Marzahn

The new village church was finished in 1871 according to plans by Friedrich August Stüler, another landmark is the Marzahn post mill, rebuilt in 1994.

Marzahn was the site of a labour camp (today a water treatment plant), where Romani were interned during the 1936 Summer Olympics in Berlin, away from visitors' eyes.

In 1941 the large factory of the Carl Hasse & Wrede machine tool company (now Knorr-Bremse) was erected, where hundreds of forced labourers were employed.

In the course of the considerable population growth Marzahn was separated from Lichtenberg in 1979 to become a borough in its own right and in 1986 the new Hellersdorf district (including Kaulsdorf and Mahlsdorf) was split from it.

After 1989 (as the Berlin Wall fell and Germany reunified), the Marzahn estate became known for being a place synonymous with neo-Nazis and their activities and "foreigners were warned not even to visit there",[2] despite the area having a significant Russian and Vietnamese community.

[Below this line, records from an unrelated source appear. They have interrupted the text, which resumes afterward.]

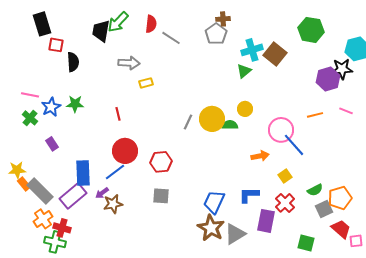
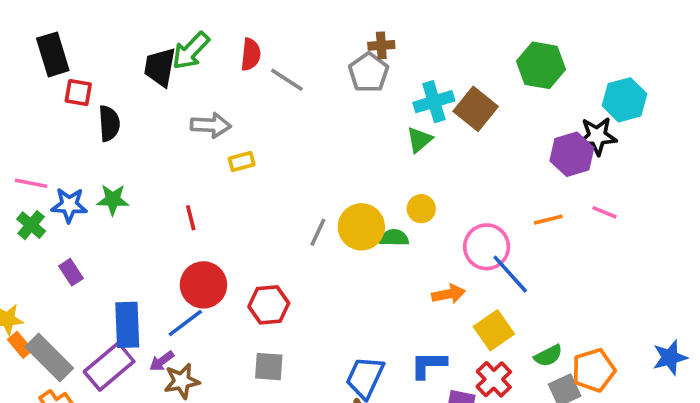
blue star: (51, 107) -> (69, 205), turned 30
yellow square: (285, 176) -> (494, 330), size x1.5

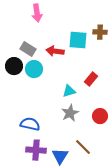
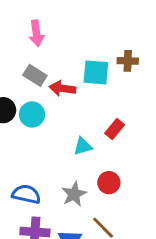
gray rectangle: (28, 49) -> (35, 75), moved
gray star: (70, 113) -> (74, 194), moved
red circle: (100, 116) -> (109, 183), moved

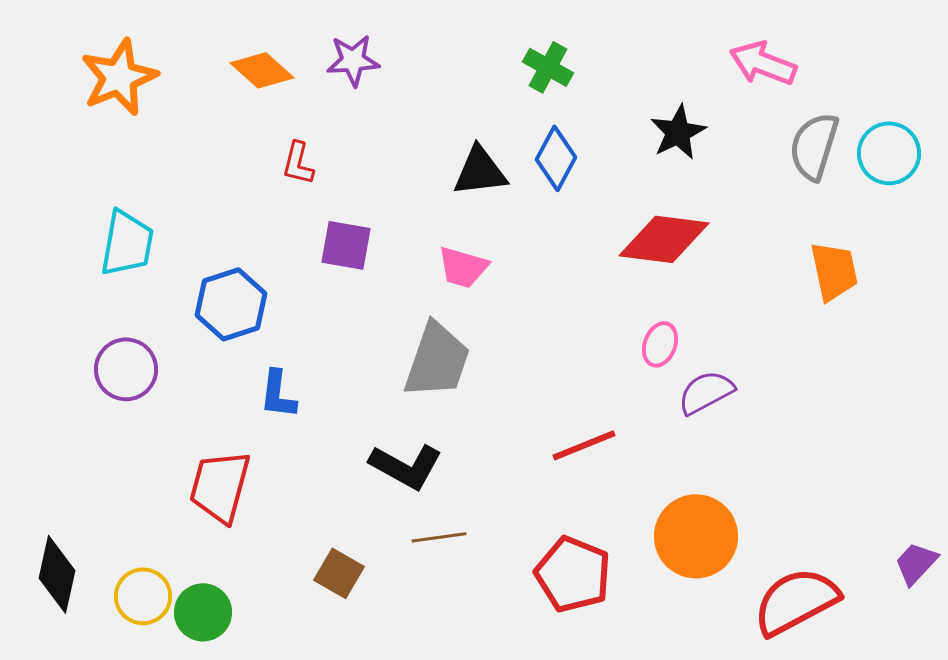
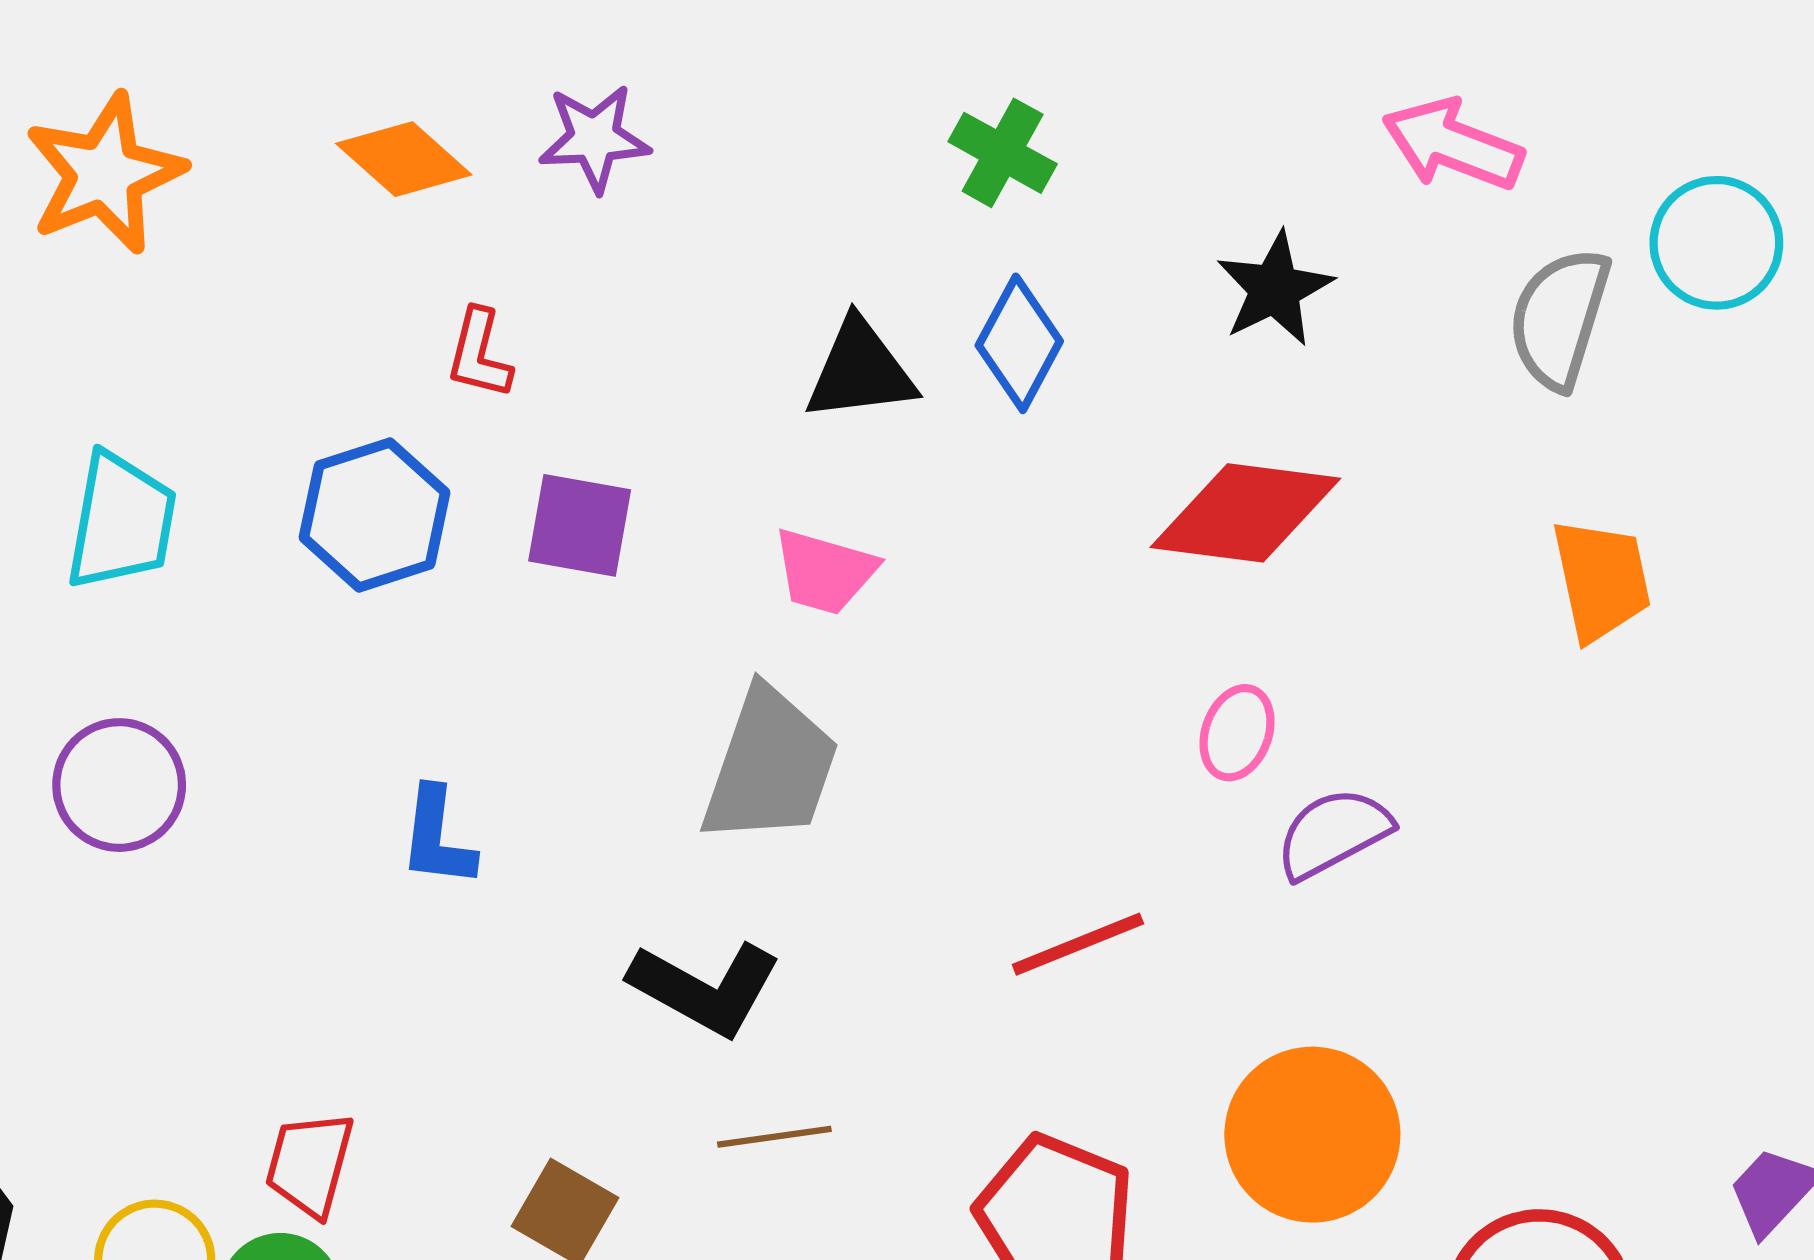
cyan circle: (889, 153) -> (1716, 243), moved
blue hexagon: (231, 304) -> (375, 515), moved
red trapezoid: (220, 486) -> (310, 1164), moved, size x0.7

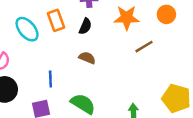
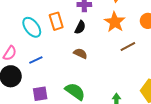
orange star: (127, 18) -> (115, 22), turned 30
blue line: (50, 79) -> (36, 60), moved, turned 64

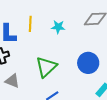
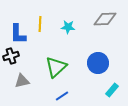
gray triangle: (12, 81) -> (22, 81), turned -35

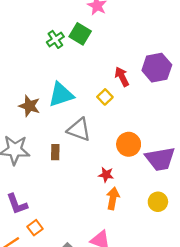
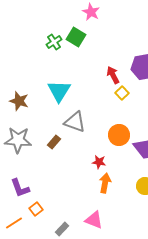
cyan triangle: (61, 95) -> (59, 91), turned -40
yellow square: (105, 97) -> (122, 93), moved
brown star: (29, 106) -> (19, 101), moved
brown rectangle: (55, 152) -> (54, 142), turned 40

Inscription on a plate next to the memorial stone on the Marzahn cemetery: "On a former sewage field North of the cemetery, the Nazis set up a so called "Zigeunerrastplatz" (gypsies' resting place) in advance of the 1936 Olympic Games, on which hundreds of Sinti and Roma were forced to live. Crowded into dark shacks, the inhabitants of the camp survived with difficulty. Hard labour, sickness and hunger claimed their victims. At random people were abducted and arrested. Humiliating " racial hygiene " examinations spread fear and terror. In the spring of 1943 most of the "detained people" were deported to Auschwitz. Men and women, seniors and children. Only a few survived."